Why Form 5498 arrives in May, after you file
Form 5498 is due to the IRS and to you by May 31, weeks after the April tax deadline. The reason is timing: you can make prior-year IRA contributions up to the April filing deadline (generally April 15). The custodian cannot finalize your total contributions until that window closes, so the IRS sets the reporting deadline in late May.
This means you often file your return before the 5498 arrives, which is fine. You already know what you contributed from your own records and account statements. The 5498 is the custodian confirming those numbers to the IRS after the fact.
| Form | Reports | Typical deadline to you |
|---|---|---|
| W-2 | Wages, withholding | January 31 |
| 1099-R | IRA/plan distributions (money out) | January 31 |
| 5498 | IRA contributions and value (money in) | May 31 |
It is informational only: what to do with it
Form 5498 is not filed with your return and does not need to be attached to anything. Keep it with your tax records. Use it to confirm that your custodian reported the same contribution amounts you claimed, and retain it as proof of nondeductible basis and rollover treatment in case the IRS ever asks.
The one action worth taking: reconcile it. If Box 1 or Box 10 does not match what you deducted or reported, or if a rollover you intended shows up as a taxable amount somewhere, contact the custodian before the discrepancy becomes an IRS notice. Because the IRS receives its own copy, a mismatch can surface years later.
Frequently asked questions
Do I need Form 5498 to file my taxes?
No. Form 5498 is informational only and is not attached to your return. You can file before it arrives using your own contribution records.
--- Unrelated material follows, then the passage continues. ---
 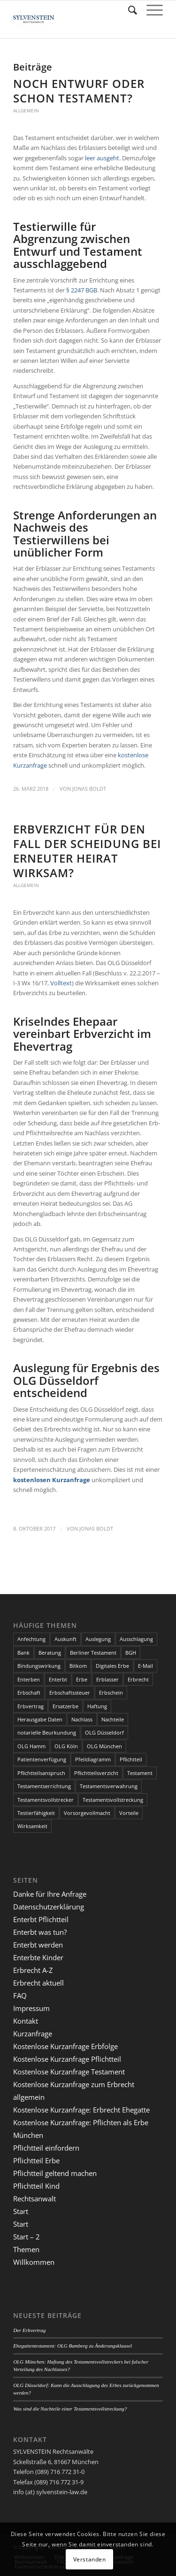 I want to click on Themen, so click(x=26, y=2249).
Its main value is confirmation: it lets you verify that your custodian reported the same IRA contribution and rollover amounts to the IRS that you claimed on your return.
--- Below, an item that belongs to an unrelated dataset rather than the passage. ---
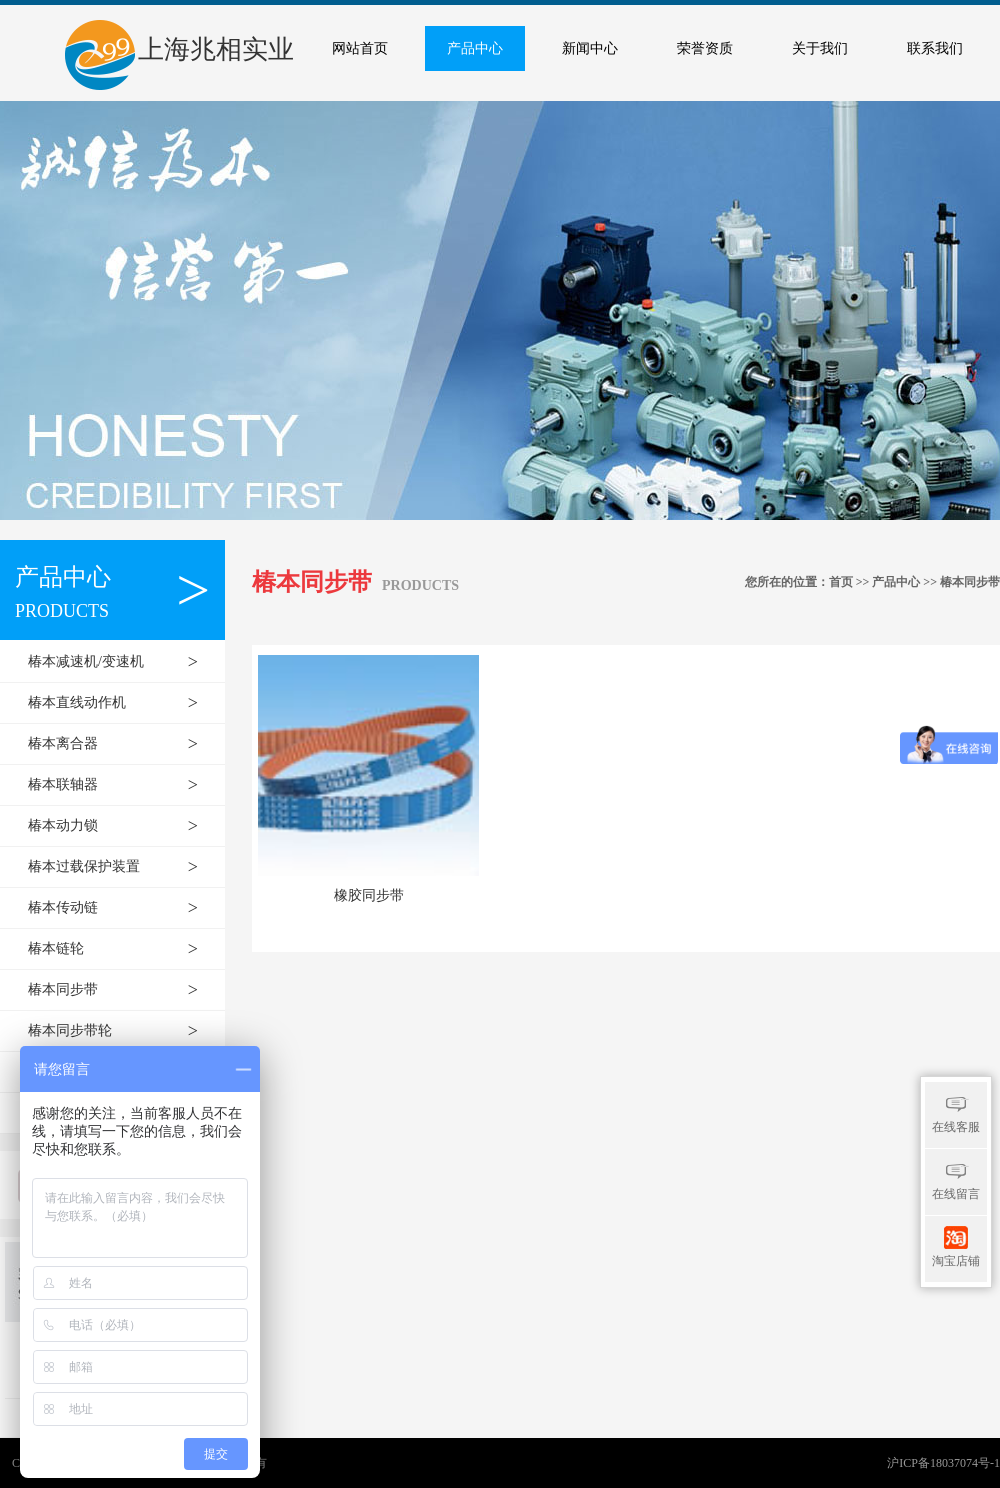 The width and height of the screenshot is (1000, 1488). I want to click on 椿本同步带轮, so click(123, 1031).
Why did I get Form 5498 in May instead of January?
Because IRA contributions for a tax year can be made up to the April filing deadline. Custodians must wait until that window closes before finalizing your total contributions, so the IRS sets the 5498 deadline at May 31. This is normal and does not delay your filing, since the form is not needed to prepare your return.
What is the difference between Form 5498 and Form 1099-R?
Form 5498 reports money going into your IRA: contributions, rollovers, conversions, and year-end value. Form 1099-R reports money coming out: distributions, including the RMD you took. The IRS pairs the two to confirm that a reported rollover or conversion moved between accounts correctly rather than becoming a taxable withdrawal.
Does Form 5498 report my RMD?
Not the amount you took. Box 11 is a checkbox flagging that an RMD is required for the coming year, and Boxes 12a and 12b may state the deadline and calculated amount. The distribution you actually take is reported on Form 1099-R, not the 5498. A missed RMD may trigger an excise tax reported on Form 5329.
What is fair market value in Box 5 for?
Box 5 shows the account balance on December 31. Custodians report it every year, even with no contributions. The value drives RMD calculations for owners subject to distributions and gives the IRS a running picture of IRA assets. Hard-to-value assets in a self-directed IRA may also appear in Box 15a with a type code.
Do I get a Form 5498 if I made no contributions?
Often yes. If the account had a fair market value on December 31 or an RMD requirement, the custodian still files Form 5498 to report the value and check any RMD box, even without a contribution. A year with zero activity and zero balance generally would not generate one.
Does a Roth conversion show up on Form 5498?
Yes. A conversion from a traditional IRA to a Roth IRA is reported in Box 3, and the amount landing in the Roth may also appear as a rollover in Box 2 depending on the custodian. Because a conversion is taxable, you report the mechanics on Form 8606, and the source distribution appears on Form 1099-R.
Reviewed by The Ledgerism Editorial Team. Last reviewed: July 2026.